Beyinde tamamen oksijen eksikliği, Gonzalez’a göre, “birkaç dakika” içinde beyin hücrelerinin ölmesine neden olacaktır. Kalp durması durumunda, kan akışının durmasının ardından beyin yüzeyindeki spontan elektriksel aktivite 10 ila 30 saniye içinde kaybolur, insan ve hayvan çalışmalarını inceleyen 2016 bir gözden geçirme makalesine göre. Bir kişinin kan akışı durursa, Ulusal Tıp Kütüphanesi’nin MedlinePlus’a göre sadece dört dakika içinde kalıcı beyin hasarı meydana gelebilir.

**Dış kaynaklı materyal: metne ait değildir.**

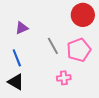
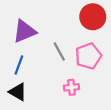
purple triangle: (22, 28) -> (24, 31), size x1.6
blue line: (17, 58) -> (19, 65), turned 42

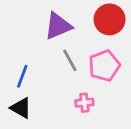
purple triangle: (24, 31) -> (58, 26), moved

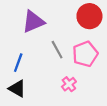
purple triangle: (58, 26) -> (33, 22), moved
pink cross: (84, 103) -> (69, 84), turned -32

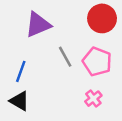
pink pentagon: (85, 54) -> (97, 62), turned -30
pink cross: (69, 84) -> (93, 99), moved

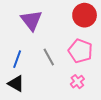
purple triangle: (38, 25) -> (31, 20), turned -45
gray line: (65, 57) -> (49, 57), moved

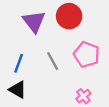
red circle: (85, 15) -> (69, 16), moved
pink cross: (77, 82) -> (83, 96), moved

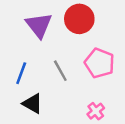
black triangle: (18, 90) -> (33, 104), moved

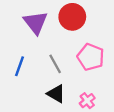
black triangle: (33, 104) -> (56, 94), moved

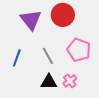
black triangle: (56, 94) -> (49, 82), turned -30
pink cross: (87, 101) -> (70, 81), moved

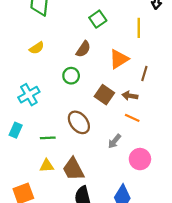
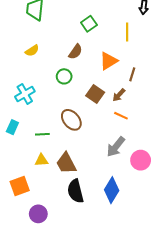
brown arrow: (130, 96) -> (119, 95), turned -56
gray arrow: (114, 141) -> (116, 147), moved, size x1.5
pink circle: (140, 159) -> (141, 160), moved

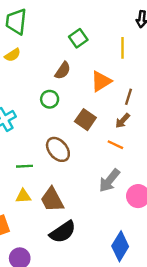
yellow semicircle: (32, 51) -> (13, 55), moved
brown arrow: (119, 95) -> (123, 121), moved
blue diamond: (112, 190) -> (120, 246), moved
black semicircle: (75, 191) -> (63, 232), turned -110

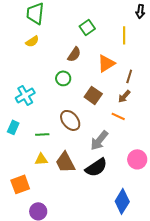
gray arrow: (109, 181) -> (99, 140), moved
black semicircle: (63, 232) -> (96, 167), moved

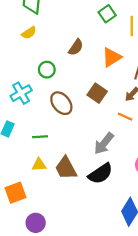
green square: (87, 27) -> (107, 14), moved
green circle: (63, 78) -> (47, 70), moved
brown ellipse: (70, 120) -> (61, 103), moved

Gonzalez, “tam oksijen eksikliği nedeniyle oluşan herhangi bir uzun anoksik beyin hasarı, hastanede beyin ölümü teşhisi riskini artırır” dedi. Beyin ölümü, aynı zamanda “nörolojik kriterlere göre ölüm” olarak da bilinir, tam, geri dönüşü olmayan beyin fonksiyon kaybını ifade eder. Düşük oksijen nedeniyle oluşan beyin hasarı genellikle birkaç dakika içinde meydana gelir, ancak hasarın ne kadar hızlı oluştuğu bireyden bireye değişebilir. Gonzalez, “bu kesinlikle bireye ve kişinin sahip olabileceği risk faktörlerine, kan basıncı, kolesterol ve sigara içme gibi faktörlere bağlıdır” dedi. Kardiyovasküler sağlığın kötü olması, kan damarlarını sertleştiren ve daraltan yağ plakalarının birikmesine yol açabilir, bu da dokulara ve organlara, beyin dahil, kan akışını sınırlar. Ancak kötü kardiyovasküler sağlık, bazen beynin oksijenden yoksun kalması durumunda olası bir avantaj sunabilir. Gonzalez, “Uzun süreli risk faktörleri geçmişine sahip bir kişi, beyin dokusu oksijen kaybına uğradığında onlara yardımcı olmak için damarlar veya telafi akış modelleri geliştirebilir” dedi. “Buna karşın genç, sağlıklı bir birey, aynı derecede oksijen eksikliğini tolere edemeyebilir.”